Despite the $1500 SIM cards and the bureaucracy, Myanmar helped me fall in love not just with a country or a region, but with the idea of very hard problems. How will Southeast Asia go from our cash-only economies to online, digital payments? Will women and minorities be left behind? Wobe seeks to answer these questions through the tech we build, via the business relationships we build, and within our team.
We build for them:
(Above, Wobe growth activities in Sumbawa, eastern Indonesia.)
How We Build
Nothing is constant in emerging markets, except for how things change all the time.
Our community anchors us:
- Empathise: we carry out internal and external research activity to help us make product and business decisions and know our customers
- Understand: we do not assume everyone has a fast internet connection. We know from our research that our customers are price-sensitive, and cautious about data consumption. For this reason, our product (a) has a tiny footprint (b) performs better than most other apps in lower connectivity
- Prioritise: it would be far simpler to use established payment gateways and accept credit cards in-app. Our customers do not have credit cards.

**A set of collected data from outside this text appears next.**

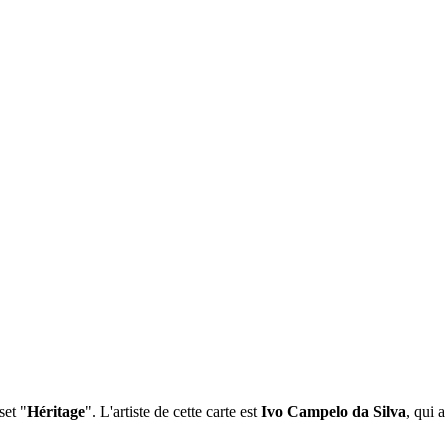
set "
Héritage
". L'artiste de cette carte est
Ivo Campelo da Silva
, qui 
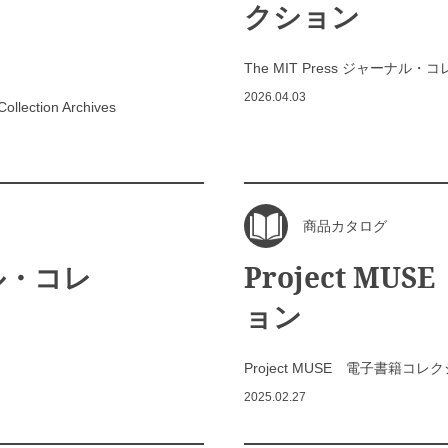
クション
The MIT Press ジャーナル
2026.04.03
ollection Archives
商品カタログ
ナル・コレ
Project M
ョン
Project MUSE 電子書籍コレ
2025.02.27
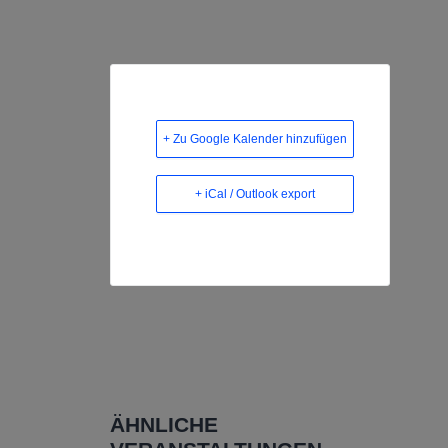
+ Zu Google Kalender hinzufügen
+ iCal / Outlook export
ÄHNLICHE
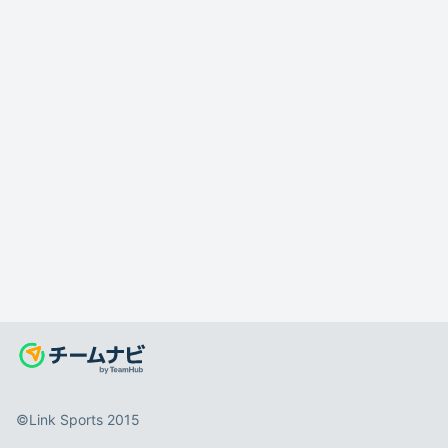
©️Link Sports 2015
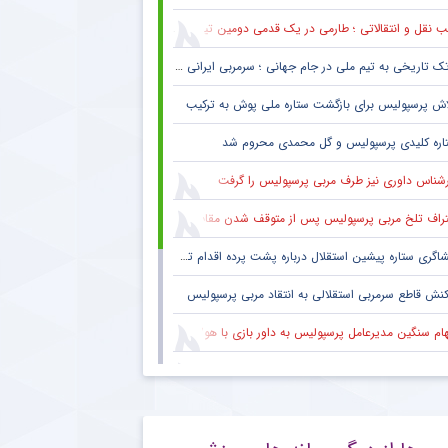
 نقل و انتقالاتی ؛ طارمی در یک قدمی دومین تیم پرافتخار اروپا
ک تاریخی به تیم ملی در جام جهانی ؛ سرمربی ایرانی روی نیمکت آمریکا
اش پرسپولیس برای بازگشت ستاره ملی پوش به ترکیب
اره کلیدی پرسپولیس و گل محمدی محروم شد
رشناس داوری نیز طرف مربی پرسپولیس را گرفت
راف تلخ مربی پرسپولیس پس از متوقف شدن مقابل تیم یک استقلالی
گری ستاره پیشین استقلال درباره پشت پرده اقدام تحریک آمیز خود مقابل هواداران پرسپولیس
کنش قاطع سرمربی استقلالی به انتقاد مربی پرسپولیس
هام سنگین مدیرعامل پرسپولیس به داور بازی با هوادار
 فکری هواداران پرسپولیس پس از پنج قهرمانی لیگ برتر ؛ اتفاقی تاریخی پس از پایان بازی با هوادار
بوس هواداران پرسپولیس پس از تساوی تلخ تکمیل شد
نش معنادار ستاره مصدوم پرسپولیس به شانس قهرمانی سرخ ها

It would not make sense to make product decisions that work for only a small percentage of our total addressable market.
Setting the Foundation
Here’s a sneak peek at some of the building blocks at Wobe:
- Golang for nearly everything
- React Native for our Android app
- Microservices-heavy architecture
- RabbitMQ for Messaging
- Sentry for exception logging
- Drone for CI
- Terraform for infrastructure
- Multiple AWS products, of course
- Nexmo for verification and reliable SMS within Indonesia
- Firebase as our PaaS
Building the Team
For every founder, the quality of technical team and your technical decisions has a ripple effect. I can’t emphasise this enough. Even when you’re a one-person team, what you decide on this front will have long-lasting impact.
Your main options, pre-funding, are to either find a technical co-founder (a unicorn; stop searching, but more on this later), outsource, or to do it yourself.
Unless you’ve already built products at great scale, and / or run a team to do that, doing it yourself may not be the best use of your time.
For many, the likely choice will be to outsource. All types of dev shops and individuals will be happy to build you an MVP for anything from US$500 to US$100 000. Your mileage will vary greatly. Whatever decision you make on this, do not establish mediocrity as a standard. The quality of your future incoming team, if there is one, will be pegged to the ones who came before. Nobody wants to work with a Z team. Nobody wants to clean up Z-team level excretion.
Wobe’s technical journey was a long one. In the next few posts, I will be happy to share what that was like, how we built a product with very little money, how we thought about technical hiring, how non-technical founders can improve their technical hiring pipeline.
It has a lot to do with first acknowledging you don’t know all the answers. Even if you are a technical cofounder yourself, you don’t know all the answers. Then assemble the best* people who care deeply about your mission.
Our mission is to build tech that works for the people who need to rely on us. We succeed when they are able to increase their family’s income level by a dollar, or a few hundred, because of what we do.
Given the many questions we’ve had to ask, and impossible mountains we’ve had to scale, I want to set a clear path for us as a company. Wobe will be an open company, right down to our core: our code.
In the coming months, my team and I will share how we write Go, how we hire; how we work cross-culturally from Mexico to India and Indonesia; how open source will be a pillar in our company. What is culture?
Culture is not free beer and beer pong. I doubt that anybody really knows what it is.
Let’s find out here together, shall we?